── Information ──

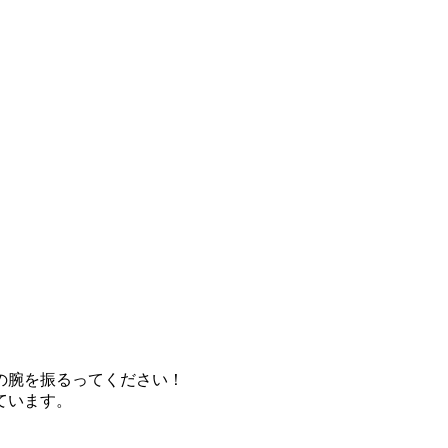
の腕を振るってください！
ています。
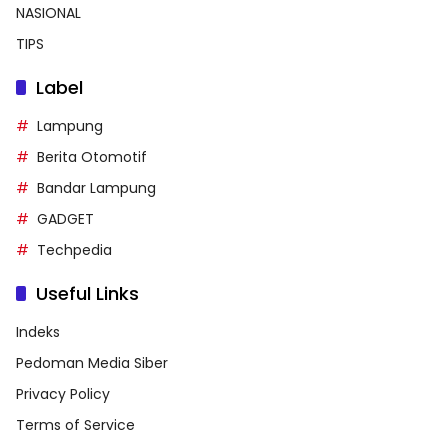
NASIONAL
TIPS
Label
Lampung
Berita Otomotif
Bandar Lampung
GADGET
Techpedia
Useful Links
Indeks
Pedoman Media Siber
Privacy Policy
Terms of Service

───

- _What is required_: Excluding the pictures, reproduce every entry exactly as given.

- _Task solution_:
の腕を振るってください！
ています。
NASIONAL
TIPS
Label
Lampung
Berita Otomotif
Bandar Lampung
GADGET
Techpedia
Useful Links
Indeks
Pedoman Media Siber
Privacy Policy
Terms of Service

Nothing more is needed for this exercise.